- RECORDS TO PROCESS:

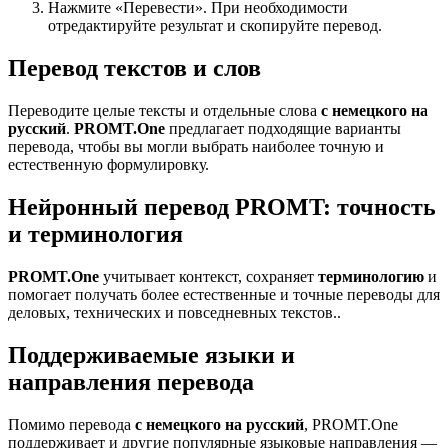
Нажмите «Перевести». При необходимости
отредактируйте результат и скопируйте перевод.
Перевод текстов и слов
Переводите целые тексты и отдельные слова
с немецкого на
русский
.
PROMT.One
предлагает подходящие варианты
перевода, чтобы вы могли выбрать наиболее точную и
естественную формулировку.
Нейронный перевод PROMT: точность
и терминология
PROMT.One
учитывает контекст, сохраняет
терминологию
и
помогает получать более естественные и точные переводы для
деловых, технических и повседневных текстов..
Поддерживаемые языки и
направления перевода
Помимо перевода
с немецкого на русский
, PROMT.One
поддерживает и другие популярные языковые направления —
---
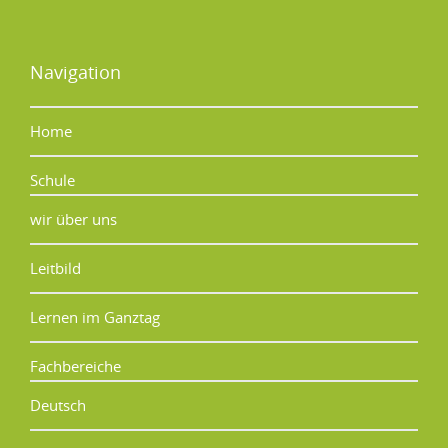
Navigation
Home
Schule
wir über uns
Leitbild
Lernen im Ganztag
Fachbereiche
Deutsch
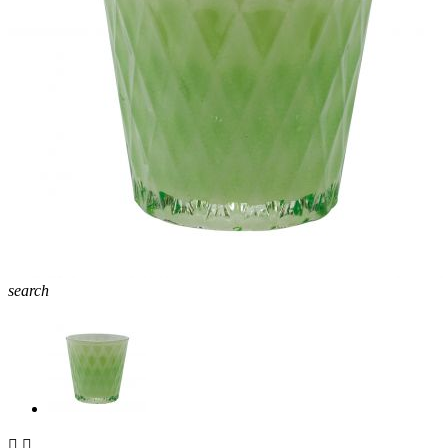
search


* * *
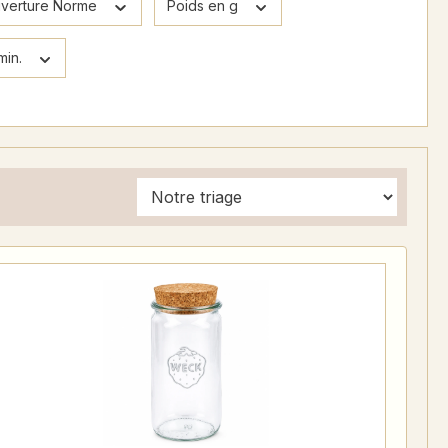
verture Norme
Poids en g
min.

- ABOUT THIS EXERCISE: Looking at the data above, return every line from the one with "перевода, чтобы вы" down to the one with "направления перевода", exactly and inclusively.

- TASK OUTPUT:
перевода, чтобы вы могли выбрать наиболее точную и
естественную формулировку.
Нейронный перевод PROMT: точность
и терминология
PROMT.One
учитывает контекст, сохраняет
терминологию
и
помогает получать более естественные и точные переводы для
деловых, технических и повседневных текстов..
Поддерживаемые языки и
направления перевода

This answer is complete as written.